### Data shown
-- -- --

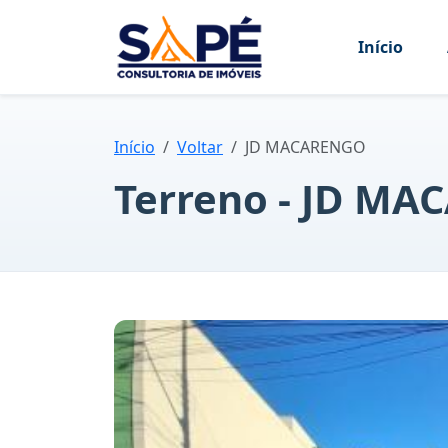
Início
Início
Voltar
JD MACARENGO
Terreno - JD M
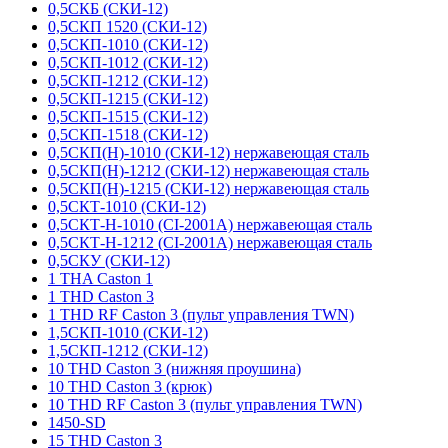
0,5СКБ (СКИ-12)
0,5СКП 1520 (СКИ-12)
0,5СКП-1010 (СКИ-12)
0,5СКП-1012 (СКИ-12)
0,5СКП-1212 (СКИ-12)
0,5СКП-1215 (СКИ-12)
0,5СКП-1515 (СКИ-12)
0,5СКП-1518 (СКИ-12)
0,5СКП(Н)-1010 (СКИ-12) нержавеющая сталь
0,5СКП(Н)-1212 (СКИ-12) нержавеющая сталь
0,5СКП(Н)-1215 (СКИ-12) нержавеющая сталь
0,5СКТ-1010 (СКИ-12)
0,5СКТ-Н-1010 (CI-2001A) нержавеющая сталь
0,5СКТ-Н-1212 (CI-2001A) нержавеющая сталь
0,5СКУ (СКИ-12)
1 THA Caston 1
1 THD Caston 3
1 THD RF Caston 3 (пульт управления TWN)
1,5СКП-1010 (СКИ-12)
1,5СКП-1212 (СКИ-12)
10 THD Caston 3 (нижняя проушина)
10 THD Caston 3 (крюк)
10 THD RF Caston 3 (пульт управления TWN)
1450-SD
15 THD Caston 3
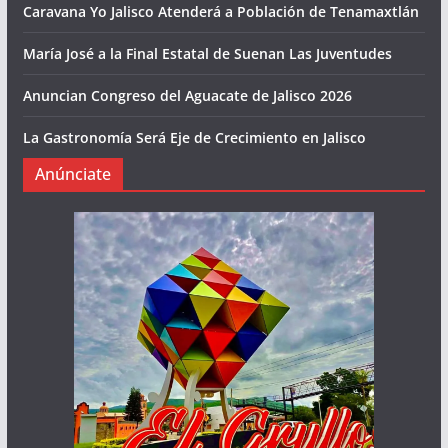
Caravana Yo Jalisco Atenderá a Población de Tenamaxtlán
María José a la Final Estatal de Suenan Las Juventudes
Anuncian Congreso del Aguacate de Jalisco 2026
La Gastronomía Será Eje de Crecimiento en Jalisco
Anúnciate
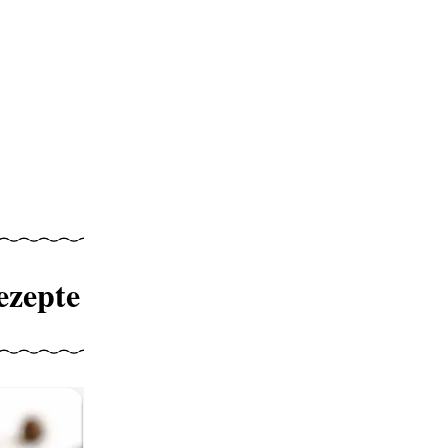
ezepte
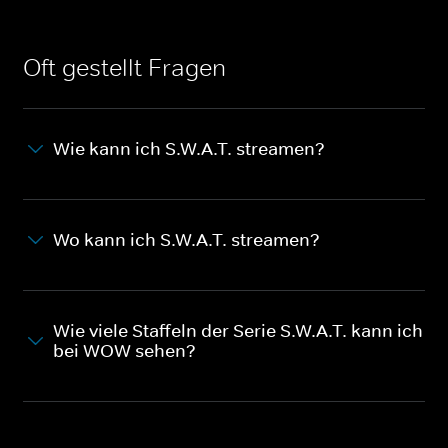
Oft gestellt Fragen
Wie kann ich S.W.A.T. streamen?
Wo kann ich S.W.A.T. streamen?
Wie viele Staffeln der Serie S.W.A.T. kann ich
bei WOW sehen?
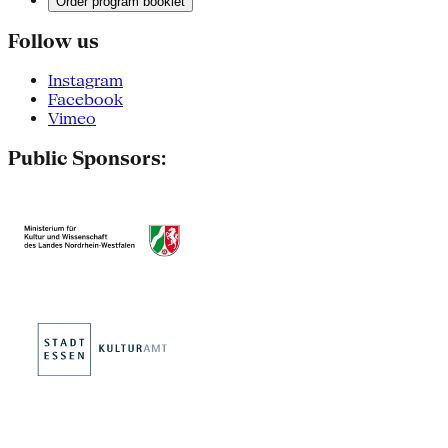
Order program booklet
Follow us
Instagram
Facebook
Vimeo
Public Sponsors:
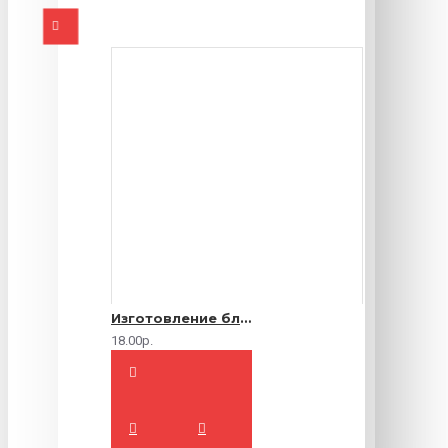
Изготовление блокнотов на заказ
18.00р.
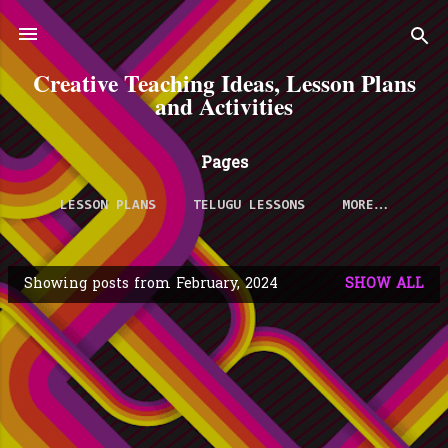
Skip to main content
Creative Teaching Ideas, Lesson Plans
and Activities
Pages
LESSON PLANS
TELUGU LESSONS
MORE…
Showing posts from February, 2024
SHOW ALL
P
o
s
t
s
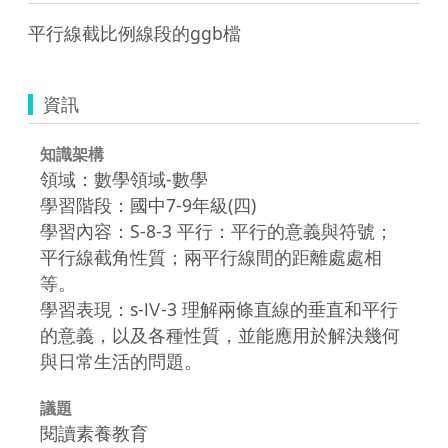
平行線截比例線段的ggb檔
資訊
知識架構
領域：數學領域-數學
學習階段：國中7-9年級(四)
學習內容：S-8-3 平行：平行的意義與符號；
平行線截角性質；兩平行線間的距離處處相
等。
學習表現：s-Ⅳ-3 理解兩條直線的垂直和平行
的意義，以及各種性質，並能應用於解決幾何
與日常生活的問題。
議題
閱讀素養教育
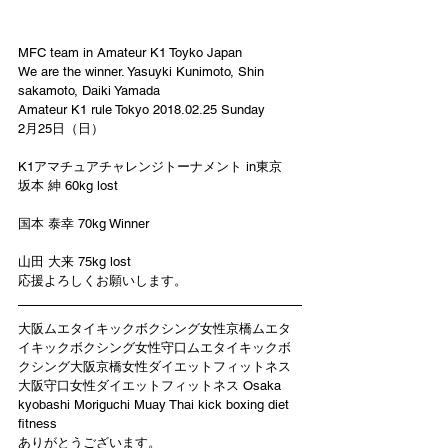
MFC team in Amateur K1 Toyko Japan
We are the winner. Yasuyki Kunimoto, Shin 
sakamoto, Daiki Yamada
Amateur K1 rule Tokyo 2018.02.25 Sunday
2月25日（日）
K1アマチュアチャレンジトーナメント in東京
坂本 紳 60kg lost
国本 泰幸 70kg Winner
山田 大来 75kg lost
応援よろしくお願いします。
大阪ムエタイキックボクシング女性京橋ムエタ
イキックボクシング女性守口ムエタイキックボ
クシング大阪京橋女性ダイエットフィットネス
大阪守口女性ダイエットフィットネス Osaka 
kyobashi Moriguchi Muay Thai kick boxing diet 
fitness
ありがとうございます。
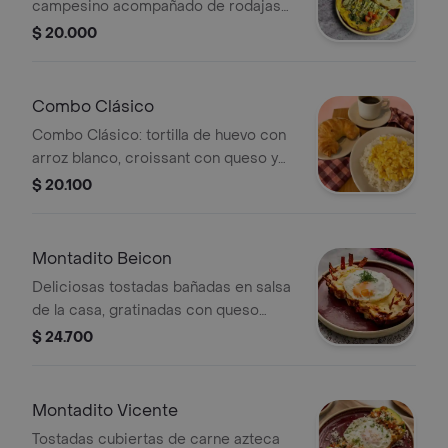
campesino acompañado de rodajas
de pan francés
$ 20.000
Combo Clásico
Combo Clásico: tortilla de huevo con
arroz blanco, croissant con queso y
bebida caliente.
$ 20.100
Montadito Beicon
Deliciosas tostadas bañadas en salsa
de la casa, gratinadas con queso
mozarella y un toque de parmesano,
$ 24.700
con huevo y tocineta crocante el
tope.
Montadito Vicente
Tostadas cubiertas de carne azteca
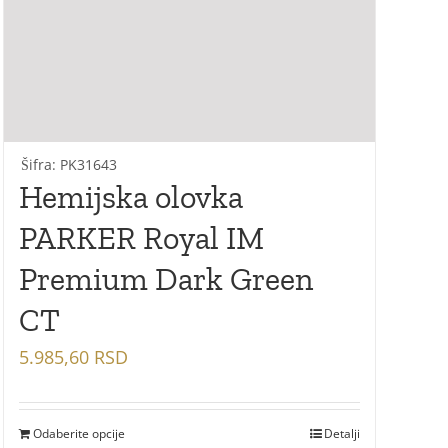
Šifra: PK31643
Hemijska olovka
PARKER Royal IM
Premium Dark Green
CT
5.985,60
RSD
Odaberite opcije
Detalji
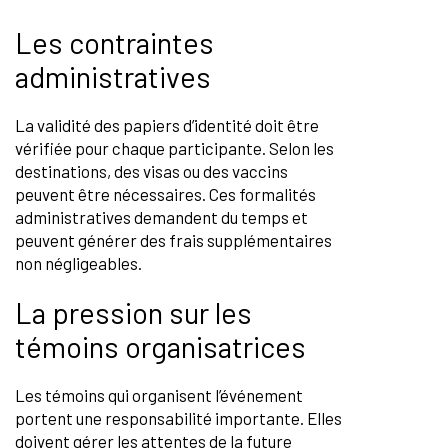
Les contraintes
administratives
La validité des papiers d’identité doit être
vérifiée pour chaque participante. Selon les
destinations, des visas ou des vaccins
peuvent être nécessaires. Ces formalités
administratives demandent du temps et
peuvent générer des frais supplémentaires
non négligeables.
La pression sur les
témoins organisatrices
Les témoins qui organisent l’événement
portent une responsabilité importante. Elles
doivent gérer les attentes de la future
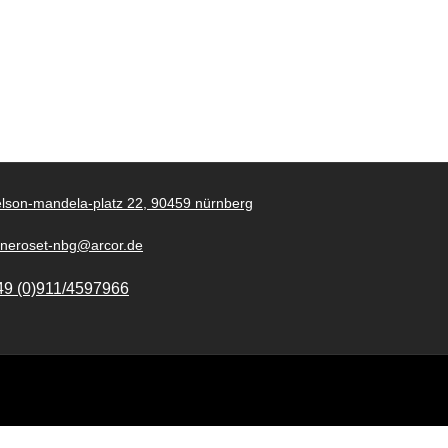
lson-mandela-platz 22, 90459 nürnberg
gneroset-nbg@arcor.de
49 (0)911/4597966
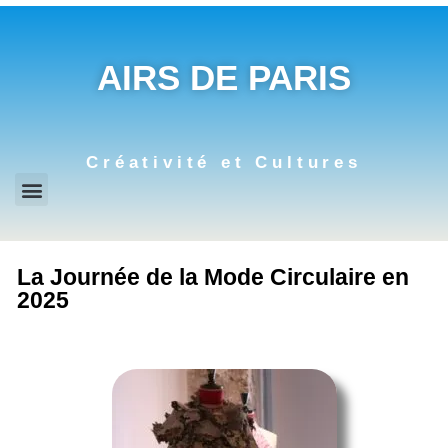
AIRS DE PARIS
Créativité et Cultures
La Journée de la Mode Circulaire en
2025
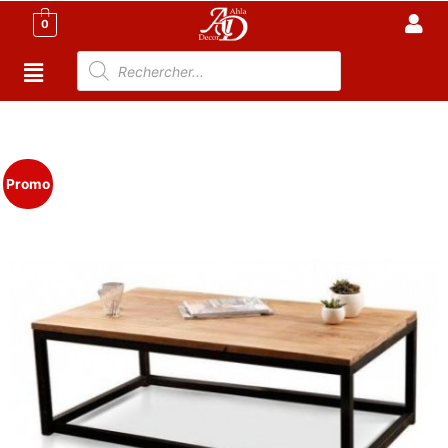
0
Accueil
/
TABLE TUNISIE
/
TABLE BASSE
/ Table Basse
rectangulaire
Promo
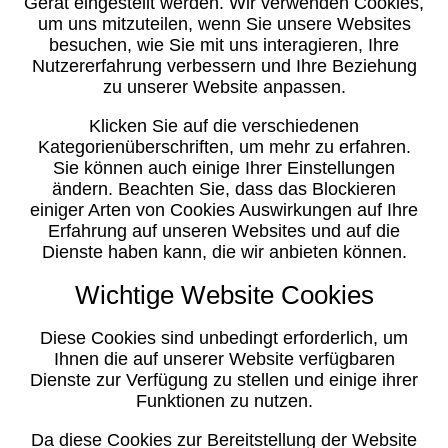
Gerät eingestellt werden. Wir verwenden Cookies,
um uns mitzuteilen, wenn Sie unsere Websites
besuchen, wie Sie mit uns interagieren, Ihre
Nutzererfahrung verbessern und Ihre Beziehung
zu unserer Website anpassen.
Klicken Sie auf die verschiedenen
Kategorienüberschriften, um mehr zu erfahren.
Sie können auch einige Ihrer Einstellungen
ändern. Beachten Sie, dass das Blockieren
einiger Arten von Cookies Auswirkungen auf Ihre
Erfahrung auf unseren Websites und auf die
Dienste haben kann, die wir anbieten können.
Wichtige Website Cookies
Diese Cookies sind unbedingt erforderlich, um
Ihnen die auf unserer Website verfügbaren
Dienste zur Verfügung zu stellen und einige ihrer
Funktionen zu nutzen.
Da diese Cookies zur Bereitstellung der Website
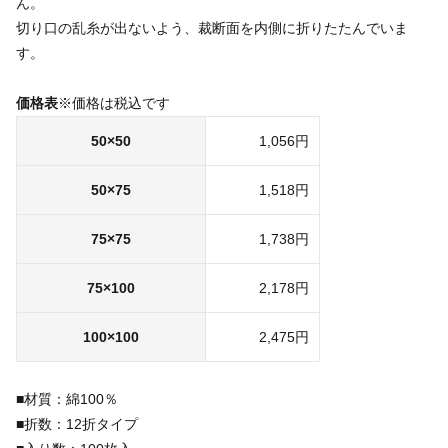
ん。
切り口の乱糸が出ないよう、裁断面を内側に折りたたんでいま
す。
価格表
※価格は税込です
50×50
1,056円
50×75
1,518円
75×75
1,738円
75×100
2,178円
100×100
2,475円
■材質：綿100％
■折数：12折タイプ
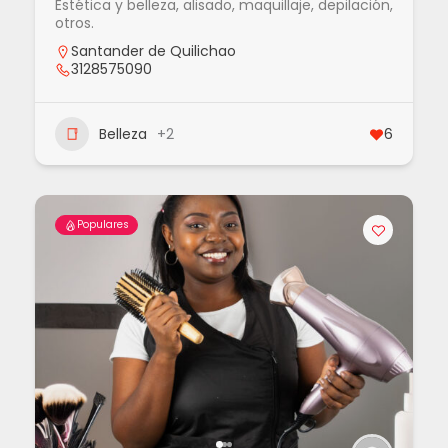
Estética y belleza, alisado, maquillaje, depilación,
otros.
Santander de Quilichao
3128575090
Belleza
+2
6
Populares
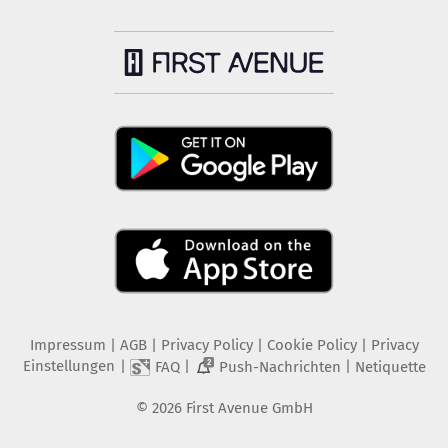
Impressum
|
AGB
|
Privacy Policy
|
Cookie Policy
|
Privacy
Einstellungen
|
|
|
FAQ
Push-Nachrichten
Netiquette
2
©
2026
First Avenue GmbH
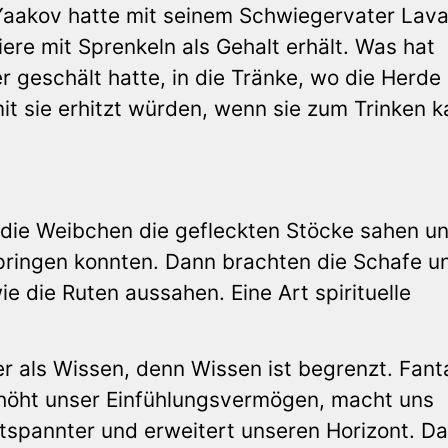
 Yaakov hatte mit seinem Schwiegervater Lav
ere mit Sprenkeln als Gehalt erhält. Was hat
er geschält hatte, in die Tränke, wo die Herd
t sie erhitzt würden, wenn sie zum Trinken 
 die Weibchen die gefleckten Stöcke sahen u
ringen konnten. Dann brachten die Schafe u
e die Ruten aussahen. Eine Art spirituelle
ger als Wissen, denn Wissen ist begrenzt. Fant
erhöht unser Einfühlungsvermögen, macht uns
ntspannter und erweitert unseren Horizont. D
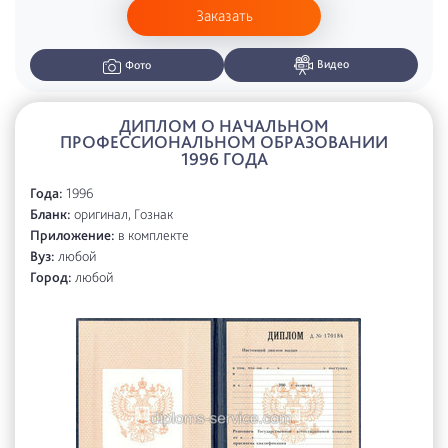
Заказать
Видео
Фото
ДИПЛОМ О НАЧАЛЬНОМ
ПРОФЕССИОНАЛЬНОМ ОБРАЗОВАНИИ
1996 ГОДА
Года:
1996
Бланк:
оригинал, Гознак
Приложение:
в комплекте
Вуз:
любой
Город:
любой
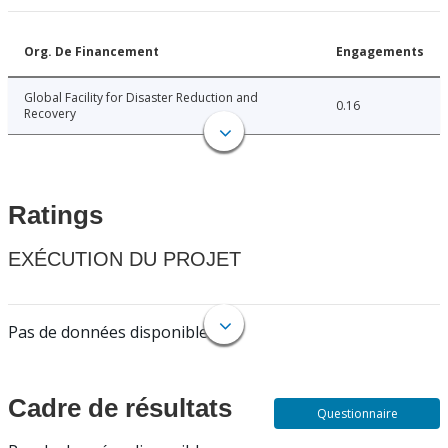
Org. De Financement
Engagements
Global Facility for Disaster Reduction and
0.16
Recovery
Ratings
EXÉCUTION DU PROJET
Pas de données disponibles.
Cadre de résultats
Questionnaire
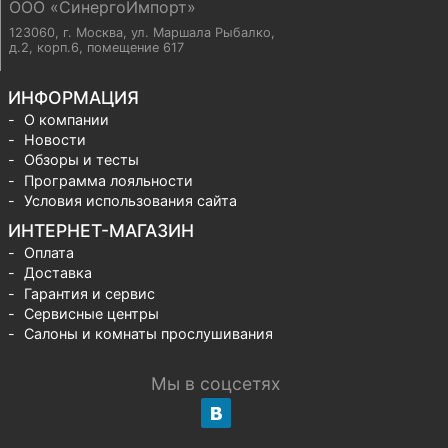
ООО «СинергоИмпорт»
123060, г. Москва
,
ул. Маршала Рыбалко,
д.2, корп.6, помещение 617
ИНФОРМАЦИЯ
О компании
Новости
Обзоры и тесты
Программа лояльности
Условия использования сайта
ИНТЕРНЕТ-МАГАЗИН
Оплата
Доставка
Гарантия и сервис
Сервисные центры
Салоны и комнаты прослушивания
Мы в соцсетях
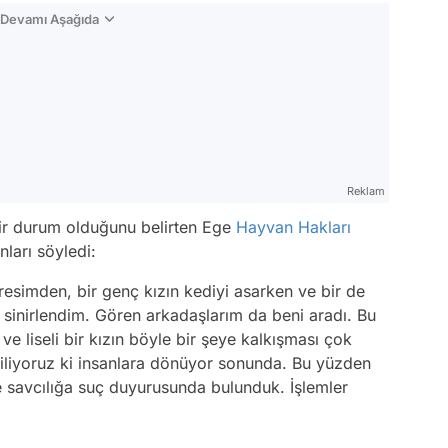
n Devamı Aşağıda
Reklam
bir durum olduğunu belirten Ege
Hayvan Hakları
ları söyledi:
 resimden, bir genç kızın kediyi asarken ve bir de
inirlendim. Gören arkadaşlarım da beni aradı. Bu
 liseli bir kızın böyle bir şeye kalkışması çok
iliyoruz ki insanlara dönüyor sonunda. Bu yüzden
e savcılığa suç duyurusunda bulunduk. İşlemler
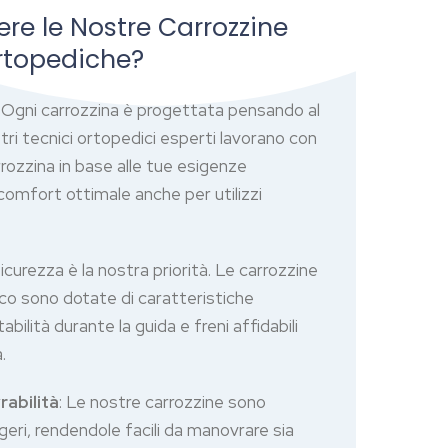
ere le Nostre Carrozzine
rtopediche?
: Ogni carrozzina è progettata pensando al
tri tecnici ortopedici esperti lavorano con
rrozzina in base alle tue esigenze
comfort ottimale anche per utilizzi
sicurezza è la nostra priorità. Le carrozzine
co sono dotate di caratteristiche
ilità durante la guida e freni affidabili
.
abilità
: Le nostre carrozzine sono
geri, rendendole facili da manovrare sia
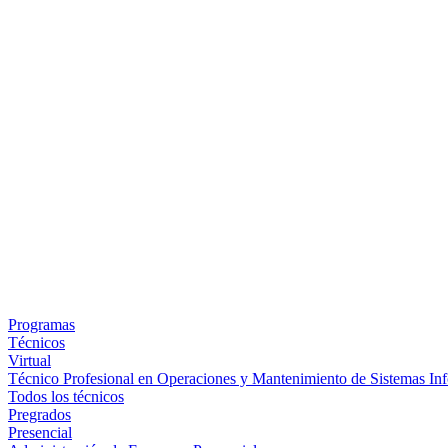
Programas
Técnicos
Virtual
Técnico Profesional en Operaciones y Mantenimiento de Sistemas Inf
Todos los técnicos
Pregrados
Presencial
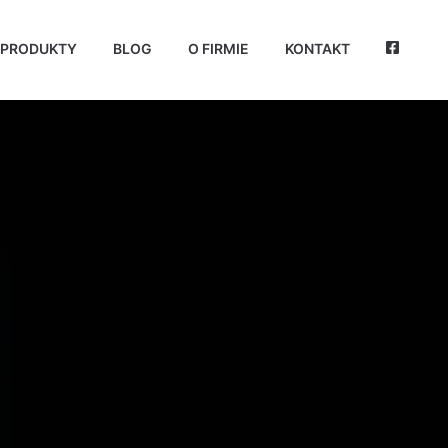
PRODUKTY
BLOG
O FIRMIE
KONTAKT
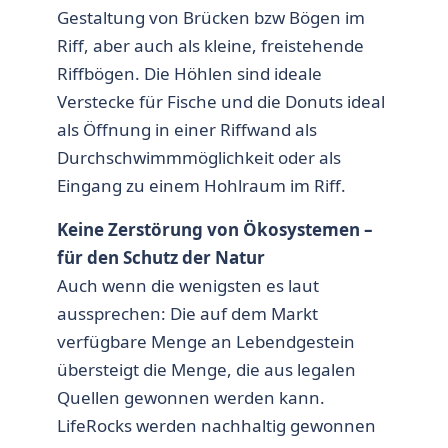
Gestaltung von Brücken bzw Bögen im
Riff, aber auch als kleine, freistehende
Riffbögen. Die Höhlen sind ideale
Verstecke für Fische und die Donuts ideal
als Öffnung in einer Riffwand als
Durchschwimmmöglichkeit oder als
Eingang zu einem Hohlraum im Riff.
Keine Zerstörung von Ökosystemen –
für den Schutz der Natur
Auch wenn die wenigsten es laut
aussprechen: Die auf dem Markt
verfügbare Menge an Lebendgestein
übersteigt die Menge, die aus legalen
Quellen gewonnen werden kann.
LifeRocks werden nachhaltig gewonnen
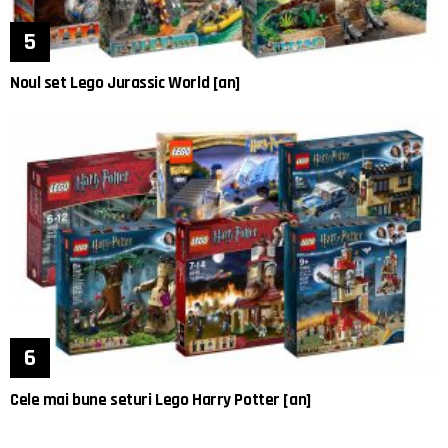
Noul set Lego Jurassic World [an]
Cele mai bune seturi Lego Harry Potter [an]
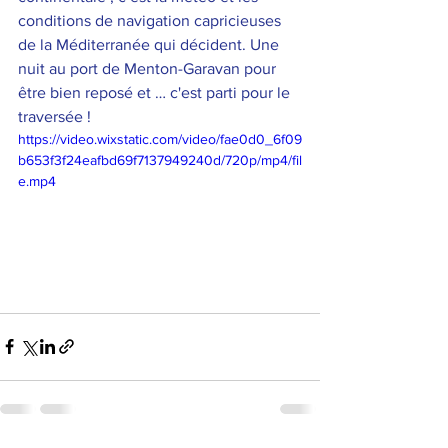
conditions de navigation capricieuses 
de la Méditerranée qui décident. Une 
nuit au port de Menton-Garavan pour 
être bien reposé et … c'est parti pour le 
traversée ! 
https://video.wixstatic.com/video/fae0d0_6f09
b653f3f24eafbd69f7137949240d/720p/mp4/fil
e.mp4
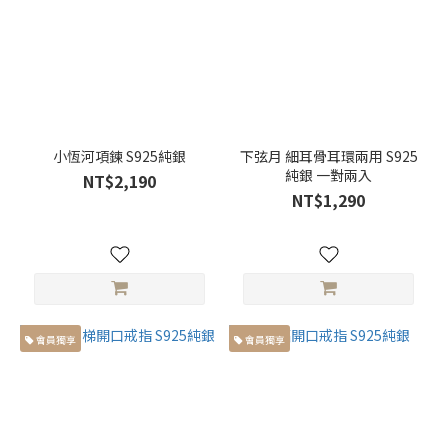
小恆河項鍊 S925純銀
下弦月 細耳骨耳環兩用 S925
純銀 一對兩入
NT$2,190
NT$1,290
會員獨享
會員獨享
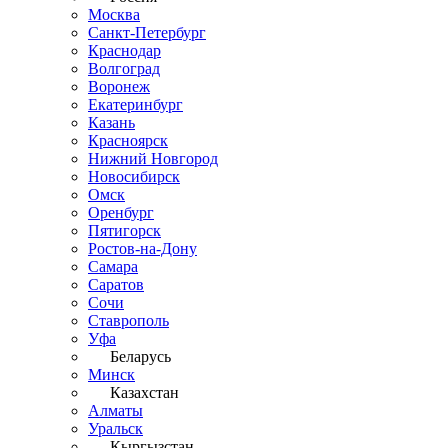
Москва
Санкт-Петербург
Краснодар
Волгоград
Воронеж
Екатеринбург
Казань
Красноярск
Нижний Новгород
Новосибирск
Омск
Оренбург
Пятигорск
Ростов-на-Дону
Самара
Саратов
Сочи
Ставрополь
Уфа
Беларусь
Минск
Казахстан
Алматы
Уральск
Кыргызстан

-- -- --

### Task goal
Look through the listing above, please, and state how many lines hold the word "queso"; the number alone is the answer.

### Solution below
2